The database has been stolen from NPD, which collects data from public sources to compile individual user profiles for people in the U.S. and other countries. NPD then sells this private data to all kinds of organizations, such as background check websites, investigators, app developers and data resellers.

While the database has 2.7 billion records, it’s important to note that this doesn’t necessarily mean 2.7 billion people were impacted. Many of these records are repetitive, and some are incorrect. Still, the breach affects a significant number of people in the States.

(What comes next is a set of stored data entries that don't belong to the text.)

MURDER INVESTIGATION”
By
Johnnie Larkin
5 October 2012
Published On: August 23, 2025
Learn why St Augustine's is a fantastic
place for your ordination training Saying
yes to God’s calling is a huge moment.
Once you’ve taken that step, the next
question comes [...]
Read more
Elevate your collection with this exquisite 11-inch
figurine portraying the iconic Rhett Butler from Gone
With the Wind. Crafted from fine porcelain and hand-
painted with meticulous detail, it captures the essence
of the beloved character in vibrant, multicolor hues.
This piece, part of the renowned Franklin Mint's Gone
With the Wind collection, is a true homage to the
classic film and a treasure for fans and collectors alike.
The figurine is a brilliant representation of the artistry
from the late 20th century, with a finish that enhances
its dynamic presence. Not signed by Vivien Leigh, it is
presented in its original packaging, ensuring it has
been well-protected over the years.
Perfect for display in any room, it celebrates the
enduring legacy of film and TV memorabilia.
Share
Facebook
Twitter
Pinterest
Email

Dennis Quaid Says Facebook Is ‘Censoring the Free Flow of Ideas,’ Throttling ‘Reagan’ Movie Promos

The Daily Wire reported:

Actor Dennis Quaid said that Facebook has been “throttling advertising” for his upcoming film, “Reagan,” due out in theaters in late August.

In a letter sent to Newsweek, Quaid said, “Facebook is once again censoring the free flow of ideas, deciding what’s best for us to see and hear; only this time it’s throttling advertising and promotion for my movie about Ronald Reagan.”

“Like the old Soviet Union — are we turning into a country of tech oligarchs who control the platform of groupthink to silence the individual or ‘other’ groups?” he continued, noting that no one at Facebook had even seen the movie yet.

In addition to Quaid’s complaints on the issue, director of digital marketing Eric McClellan sent a letter directly to Mark Zuckerberg. In the letter, he cited a particularly “egregious” example of Facebook’s attempt to quell their advertising.

What’s Next for KOSA, the Controversial ‘Child Safety’ Bill That Could Change Online Speech

The Verge reported:

We’ve talked a lot on Decoder about various attempts to regulate the internet in the United States and how they all run into the very simple fact that almost everything on the internet is speech, and the First Amendment prohibits most speech regulations in this country. Literally, it says, “Congress shall make no law…” and that’s why we don’t have any laws.

But there’s a major internet speech regulation currently making its way through Congress, and it has a really good chance of becoming law. It’s called KOSPA: the Kids Online Safety and Privacy Act, which passed in the Senate with overwhelming bipartisan support late last month. You’ve probably heard of KOSPA’s predecessor KOSA, the Kids Online Safety Act — it got bundled up with another bill called COPPA 2.0, the Children and Teen’s Online Privacy Protection Act, and that’s how you get KOSPA.

At a broad level, KOSPA is supposed to tackle two big issues: better protecting the privacy of minors online and making tech platforms more responsible for what those minors see and do.

Meta Axed CrowdTangle, a Tool for Tracking Disinformation. Critics Claim Its Replacement Has Just ‘1% of the Features’

TechCrunch reported:

Journalists, researchers, and politicians are mourning Meta’s shutdown of CrowdTangle, which they used to track the spread of disinformation on Facebook and Instagram.

In CrowdTangle’s place, Meta is offering its Content Library — but is limiting usage to people from “qualified academic or nonprofit institutions who are pursuing scientific or public interest research.” Many researchers and academics, and most journalists, are barred from accessing the tool.

Many people in the community have written open letters to Meta in protest. They question why the company axed a useful tool for combating misinformation three months ahead of the most contentious U.S. election in history — an election that is already threatened by the proliferation of AI deep fakes and chatbot misinformation, some of which has come from Meta’s own chatbot — and replace it with a tool that academics say is simply not as effective?